* **Work order**
Pull every line holding the word "docs" out of the data and copy it.

------------------------------------------------

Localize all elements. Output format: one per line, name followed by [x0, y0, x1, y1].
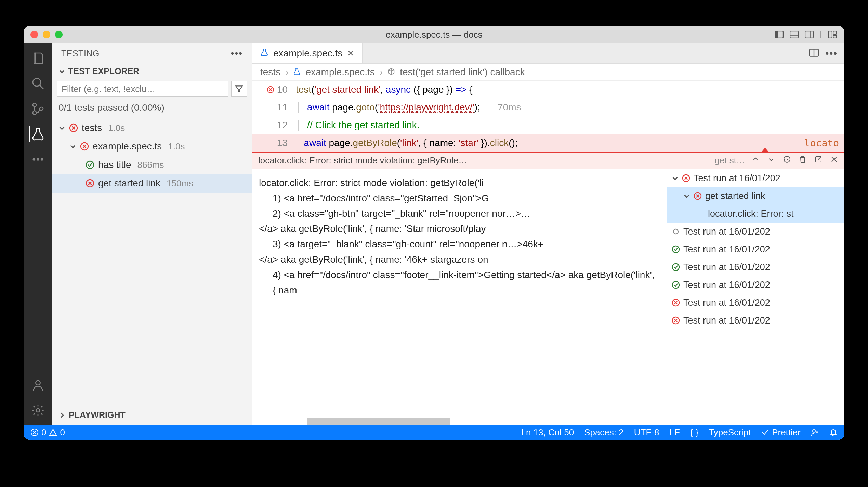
- status-feedback-icon[interactable]: [811, 428, 819, 436]
- zoom-window-button[interactable]: [55, 31, 63, 38]
- run-history-item[interactable]: Test run at 16/01/202: [667, 312, 844, 329]
- svg-point-14: [40, 107, 43, 110]
- svg-point-16: [33, 159, 35, 160]
- settings-gear-icon[interactable]: [30, 402, 46, 419]
- panel-right-icon[interactable]: [804, 30, 814, 39]
- explorer-icon[interactable]: [30, 50, 46, 66]
- split-editor-icon[interactable]: [809, 49, 819, 58]
- chevron-down-icon: [69, 143, 76, 150]
- tab-example-spec[interactable]: example.spec.ts ✕: [252, 43, 363, 63]
- fail-icon: [69, 123, 78, 133]
- open-external-icon[interactable]: [814, 155, 823, 166]
- titlebar-layout-controls: │: [774, 30, 838, 39]
- status-bell-icon[interactable]: [829, 428, 838, 436]
- editor-more-icon[interactable]: •••: [826, 48, 838, 59]
- status-indent[interactable]: Spaces: 2: [584, 427, 624, 438]
- fail-icon: [80, 142, 89, 151]
- code-line[interactable]: 11│ await page.goto('https://playwright.…: [252, 98, 844, 116]
- vscode-window: example.spec.ts — docs │ TESTING: [24, 26, 844, 440]
- status-language[interactable]: TypeScript: [709, 427, 751, 438]
- layout-customize-icon[interactable]: [827, 30, 838, 39]
- close-tab-icon[interactable]: ✕: [347, 49, 354, 58]
- tree-file-example-spec[interactable]: example.spec.ts 1.0s: [52, 137, 252, 156]
- tree-test-get-started-link[interactable]: get started link 150ms: [52, 174, 252, 193]
- breadcrumb[interactable]: tests › example.spec.ts › test('get star…: [252, 64, 844, 81]
- svg-point-49: [672, 246, 679, 253]
- sidebar-header: TESTING •••: [52, 43, 252, 64]
- run-history-item[interactable]: Test run at 16/01/202: [667, 169, 844, 187]
- code-editor[interactable]: 10test('get started link', async ({ page…: [252, 81, 844, 152]
- svg-rect-7: [828, 31, 832, 38]
- trash-icon[interactable]: [799, 155, 807, 166]
- status-braces-icon[interactable]: { }: [690, 427, 699, 438]
- window-controls: [30, 31, 63, 38]
- panel-bottom-icon[interactable]: [789, 30, 799, 39]
- symbol-icon: [387, 67, 395, 78]
- run-history-item[interactable]: Test run at 16/01/202: [667, 258, 844, 276]
- svg-line-11: [40, 85, 44, 89]
- account-icon[interactable]: [30, 377, 46, 393]
- run-history-item[interactable]: Test run at 16/01/202: [667, 294, 844, 312]
- svg-point-13: [33, 111, 36, 115]
- horizontal-scrollbar[interactable]: [307, 418, 450, 425]
- next-error-icon[interactable]: [767, 155, 775, 166]
- filter-input[interactable]: [57, 81, 228, 97]
- status-encoding[interactable]: UTF-8: [634, 427, 659, 438]
- sidebar-title: TESTING: [61, 49, 100, 58]
- run-history-item[interactable]: locator.click: Error: st: [667, 205, 844, 223]
- code-line[interactable]: 12│ // Click the get started link.: [252, 116, 844, 134]
- sidebar-more-icon[interactable]: •••: [231, 48, 243, 59]
- status-cursor-pos[interactable]: Ln 13, Col 50: [521, 427, 574, 438]
- error-peek-bar: locator.click: Error: strict mode violat…: [252, 152, 844, 169]
- code-line[interactable]: 13 await page.getByRole('link', { name: …: [252, 134, 844, 152]
- test-explorer-section[interactable]: TEST EXPLORER: [52, 64, 252, 81]
- status-prettier[interactable]: Prettier: [761, 427, 801, 438]
- status-errors[interactable]: 0 0: [30, 427, 65, 438]
- activity-bar: [24, 43, 52, 425]
- svg-point-27: [86, 161, 94, 169]
- testing-icon[interactable]: [29, 126, 46, 142]
- prev-error-icon[interactable]: [751, 155, 760, 166]
- svg-point-51: [672, 281, 679, 288]
- svg-point-18: [41, 159, 43, 160]
- code-line[interactable]: 10test('get started link', async ({ page…: [252, 81, 844, 98]
- titlebar: example.spec.ts — docs │: [24, 26, 844, 43]
- tree-test-has-title[interactable]: has title 866ms: [52, 156, 252, 174]
- minimize-window-button[interactable]: [43, 31, 50, 38]
- svg-point-17: [37, 159, 39, 160]
- more-icon[interactable]: [30, 151, 46, 168]
- svg-rect-9: [833, 35, 837, 38]
- window-title: example.spec.ts — docs: [385, 29, 482, 40]
- run-history-item[interactable]: get started link: [667, 187, 844, 205]
- close-window-button[interactable]: [30, 31, 38, 38]
- svg-line-39: [818, 157, 821, 160]
- close-peek-icon[interactable]: [830, 155, 838, 166]
- panel-left-icon[interactable]: [774, 30, 784, 39]
- tab-bar: example.spec.ts ✕ •••: [252, 43, 844, 64]
- chevron-down-icon: [58, 124, 65, 131]
- run-history-item[interactable]: Test run at 16/01/202: [667, 223, 844, 240]
- error-source-chip: get st…: [714, 155, 745, 166]
- svg-point-62: [53, 434, 53, 435]
- svg-point-20: [36, 409, 40, 412]
- source-control-icon[interactable]: [30, 101, 46, 117]
- run-history-item[interactable]: Test run at 16/01/202: [667, 240, 844, 258]
- svg-point-12: [33, 103, 36, 106]
- test-tree: tests 1.0s example.spec.ts 1.0s has titl…: [52, 119, 252, 193]
- fail-icon: [85, 179, 95, 188]
- flask-icon: [293, 67, 301, 78]
- test-stats: 0/1 tests passed (0.00%): [52, 100, 252, 119]
- error-detail-panel[interactable]: locator.click: Error: strict mode violat…: [252, 169, 667, 425]
- flask-icon: [260, 48, 268, 59]
- sidebar: TESTING ••• TEST EXPLORER 0/1 tests pass…: [52, 43, 252, 425]
- playwright-section[interactable]: PLAYWRIGHT: [52, 405, 252, 425]
- chevron-right-icon: [58, 412, 65, 419]
- search-icon[interactable]: [30, 75, 46, 92]
- run-history-item[interactable]: Test run at 16/01/202: [667, 276, 844, 294]
- status-eol[interactable]: LF: [669, 427, 680, 438]
- history-icon[interactable]: [783, 155, 791, 166]
- filter-button[interactable]: [231, 81, 247, 97]
- tree-folder-tests[interactable]: tests 1.0s: [52, 119, 252, 137]
- svg-point-50: [672, 264, 679, 271]
- status-bar: 0 0 Ln 13, Col 50 Spaces: 2 UTF-8 LF { }…: [24, 425, 844, 440]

------------------------------------------------

* **Output for this task**
- vscode-window: example.spec.ts — docs │ TESTING: [24, 26, 844, 440]
- titlebar: example.spec.ts — docs │: [24, 26, 844, 43]
- window-title: example.spec.ts — docs: [385, 29, 482, 40]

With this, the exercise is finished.